## [WHAT THE EXERCISE ASKS]
The answer must be the complete listing, reproduced exactly.

## [RECORDS TO USE]

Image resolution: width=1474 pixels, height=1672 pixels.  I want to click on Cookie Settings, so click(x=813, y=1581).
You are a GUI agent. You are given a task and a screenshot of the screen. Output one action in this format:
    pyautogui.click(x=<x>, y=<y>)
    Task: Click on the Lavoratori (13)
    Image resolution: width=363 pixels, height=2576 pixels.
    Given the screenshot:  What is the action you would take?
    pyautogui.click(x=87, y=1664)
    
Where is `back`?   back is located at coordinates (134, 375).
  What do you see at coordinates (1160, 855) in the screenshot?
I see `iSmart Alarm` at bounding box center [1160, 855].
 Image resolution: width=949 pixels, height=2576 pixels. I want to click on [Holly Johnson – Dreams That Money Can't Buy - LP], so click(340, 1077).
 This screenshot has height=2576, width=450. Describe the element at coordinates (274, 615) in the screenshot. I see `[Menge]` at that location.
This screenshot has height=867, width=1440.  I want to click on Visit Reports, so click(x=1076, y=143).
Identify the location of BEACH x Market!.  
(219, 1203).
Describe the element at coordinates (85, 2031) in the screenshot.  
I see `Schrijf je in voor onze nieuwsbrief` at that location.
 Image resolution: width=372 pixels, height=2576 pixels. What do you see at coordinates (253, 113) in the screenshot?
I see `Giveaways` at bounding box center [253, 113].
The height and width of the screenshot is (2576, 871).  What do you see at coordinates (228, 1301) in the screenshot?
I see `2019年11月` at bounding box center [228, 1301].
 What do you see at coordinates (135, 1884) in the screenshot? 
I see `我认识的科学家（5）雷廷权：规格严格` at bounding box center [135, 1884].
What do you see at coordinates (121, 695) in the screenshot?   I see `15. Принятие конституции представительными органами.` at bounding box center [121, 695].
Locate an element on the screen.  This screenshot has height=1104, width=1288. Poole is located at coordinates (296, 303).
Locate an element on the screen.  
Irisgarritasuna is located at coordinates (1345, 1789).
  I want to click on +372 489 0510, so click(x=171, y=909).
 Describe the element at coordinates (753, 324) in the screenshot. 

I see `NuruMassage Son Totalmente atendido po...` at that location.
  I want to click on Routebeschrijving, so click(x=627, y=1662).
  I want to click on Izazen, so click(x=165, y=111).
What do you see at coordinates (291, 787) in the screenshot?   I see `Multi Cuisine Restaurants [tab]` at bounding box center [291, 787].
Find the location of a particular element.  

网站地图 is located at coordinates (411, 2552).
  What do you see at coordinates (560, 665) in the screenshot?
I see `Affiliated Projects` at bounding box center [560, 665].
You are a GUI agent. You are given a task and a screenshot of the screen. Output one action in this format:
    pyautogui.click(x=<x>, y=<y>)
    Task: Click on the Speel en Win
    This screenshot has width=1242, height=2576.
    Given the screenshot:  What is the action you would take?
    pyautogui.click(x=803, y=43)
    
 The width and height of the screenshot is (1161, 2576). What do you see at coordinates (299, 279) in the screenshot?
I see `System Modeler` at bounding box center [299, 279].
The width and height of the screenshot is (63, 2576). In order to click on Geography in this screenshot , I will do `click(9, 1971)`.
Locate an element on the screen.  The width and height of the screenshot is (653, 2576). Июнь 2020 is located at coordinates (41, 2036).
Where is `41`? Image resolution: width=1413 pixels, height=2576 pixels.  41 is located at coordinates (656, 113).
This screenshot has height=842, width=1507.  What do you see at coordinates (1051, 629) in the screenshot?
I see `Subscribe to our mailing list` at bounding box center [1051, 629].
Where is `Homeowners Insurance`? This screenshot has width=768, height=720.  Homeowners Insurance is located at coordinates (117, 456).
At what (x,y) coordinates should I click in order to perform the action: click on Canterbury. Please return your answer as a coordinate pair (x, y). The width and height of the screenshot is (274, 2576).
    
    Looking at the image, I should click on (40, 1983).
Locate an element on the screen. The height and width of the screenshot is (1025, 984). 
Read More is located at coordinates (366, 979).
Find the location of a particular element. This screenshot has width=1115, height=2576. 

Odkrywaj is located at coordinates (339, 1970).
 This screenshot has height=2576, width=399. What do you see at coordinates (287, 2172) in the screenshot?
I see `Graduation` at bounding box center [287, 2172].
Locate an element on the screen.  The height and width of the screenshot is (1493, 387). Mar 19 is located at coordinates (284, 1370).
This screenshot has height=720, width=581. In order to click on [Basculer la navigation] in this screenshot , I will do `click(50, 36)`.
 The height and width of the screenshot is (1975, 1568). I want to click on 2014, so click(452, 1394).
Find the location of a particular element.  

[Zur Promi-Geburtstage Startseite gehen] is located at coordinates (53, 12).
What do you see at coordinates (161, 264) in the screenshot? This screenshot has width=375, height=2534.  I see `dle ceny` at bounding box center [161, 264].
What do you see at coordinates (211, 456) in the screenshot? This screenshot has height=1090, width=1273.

## [WRITTEN REPLY]
Image resolution: width=1474 pixels, height=1672 pixels.  I want to click on Cookie Settings, so click(x=813, y=1581).
You are a GUI agent. You are given a task and a screenshot of the screen. Output one action in this format:
    pyautogui.click(x=<x>, y=<y>)
    Task: Click on the Lavoratori (13)
    Image resolution: width=363 pixels, height=2576 pixels.
    Given the screenshot:  What is the action you would take?
    pyautogui.click(x=87, y=1664)
    
Where is `back`?   back is located at coordinates (134, 375).
  What do you see at coordinates (1160, 855) in the screenshot?
I see `iSmart Alarm` at bounding box center [1160, 855].
 Image resolution: width=949 pixels, height=2576 pixels. I want to click on [Holly Johnson – Dreams That Money Can't Buy - LP], so click(340, 1077).
 This screenshot has height=2576, width=450. Describe the element at coordinates (274, 615) in the screenshot. I see `[Menge]` at that location.
This screenshot has height=867, width=1440.  I want to click on Visit Reports, so click(x=1076, y=143).
Identify the location of BEACH x Market!.  
(219, 1203).
Describe the element at coordinates (85, 2031) in the screenshot.  
I see `Schrijf je in voor onze nieuwsbrief` at that location.
 Image resolution: width=372 pixels, height=2576 pixels. What do you see at coordinates (253, 113) in the screenshot?
I see `Giveaways` at bounding box center [253, 113].
The height and width of the screenshot is (2576, 871).  What do you see at coordinates (228, 1301) in the screenshot?
I see `2019年11月` at bounding box center [228, 1301].
 What do you see at coordinates (135, 1884) in the screenshot? 
I see `我认识的科学家（5）雷廷权：规格严格` at bounding box center [135, 1884].
What do you see at coordinates (121, 695) in the screenshot?   I see `15. Принятие конституции представительными органами.` at bounding box center [121, 695].
Locate an element on the screen.  This screenshot has height=1104, width=1288. Poole is located at coordinates (296, 303).
Locate an element on the screen.  
Irisgarritasuna is located at coordinates (1345, 1789).
  I want to click on +372 489 0510, so click(x=171, y=909).
 Describe the element at coordinates (753, 324) in the screenshot. 

I see `NuruMassage Son Totalmente atendido po...` at that location.
  I want to click on Routebeschrijving, so click(x=627, y=1662).
  I want to click on Izazen, so click(x=165, y=111).
What do you see at coordinates (291, 787) in the screenshot?   I see `Multi Cuisine Restaurants [tab]` at bounding box center [291, 787].
Find the location of a particular element.  

网站地图 is located at coordinates (411, 2552).
  What do you see at coordinates (560, 665) in the screenshot?
I see `Affiliated Projects` at bounding box center [560, 665].
You are a GUI agent. You are given a task and a screenshot of the screen. Output one action in this format:
    pyautogui.click(x=<x>, y=<y>)
    Task: Click on the Speel en Win
    This screenshot has width=1242, height=2576.
    Given the screenshot:  What is the action you would take?
    pyautogui.click(x=803, y=43)
    
 The width and height of the screenshot is (1161, 2576). What do you see at coordinates (299, 279) in the screenshot?
I see `System Modeler` at bounding box center [299, 279].
The width and height of the screenshot is (63, 2576). In order to click on Geography in this screenshot , I will do `click(9, 1971)`.
Locate an element on the screen.  The width and height of the screenshot is (653, 2576). Июнь 2020 is located at coordinates (41, 2036).
Where is `41`? Image resolution: width=1413 pixels, height=2576 pixels.  41 is located at coordinates (656, 113).
This screenshot has height=842, width=1507.  What do you see at coordinates (1051, 629) in the screenshot?
I see `Subscribe to our mailing list` at bounding box center [1051, 629].
Where is `Homeowners Insurance`? This screenshot has width=768, height=720.  Homeowners Insurance is located at coordinates (117, 456).
At what (x,y) coordinates should I click in order to perform the action: click on Canterbury. Please return your answer as a coordinate pair (x, y). The width and height of the screenshot is (274, 2576).
    
    Looking at the image, I should click on (40, 1983).
Locate an element on the screen. The height and width of the screenshot is (1025, 984). 
Read More is located at coordinates (366, 979).
Find the location of a particular element. This screenshot has width=1115, height=2576. 

Odkrywaj is located at coordinates (339, 1970).
 This screenshot has height=2576, width=399. What do you see at coordinates (287, 2172) in the screenshot?
I see `Graduation` at bounding box center [287, 2172].
Locate an element on the screen.  The height and width of the screenshot is (1493, 387). Mar 19 is located at coordinates (284, 1370).
This screenshot has height=720, width=581. In order to click on [Basculer la navigation] in this screenshot , I will do `click(50, 36)`.
 The height and width of the screenshot is (1975, 1568). I want to click on 2014, so click(452, 1394).
Find the location of a particular element.  

[Zur Promi-Geburtstage Startseite gehen] is located at coordinates (53, 12).
What do you see at coordinates (161, 264) in the screenshot? This screenshot has width=375, height=2534.  I see `dle ceny` at bounding box center [161, 264].
What do you see at coordinates (211, 456) in the screenshot? This screenshot has height=1090, width=1273.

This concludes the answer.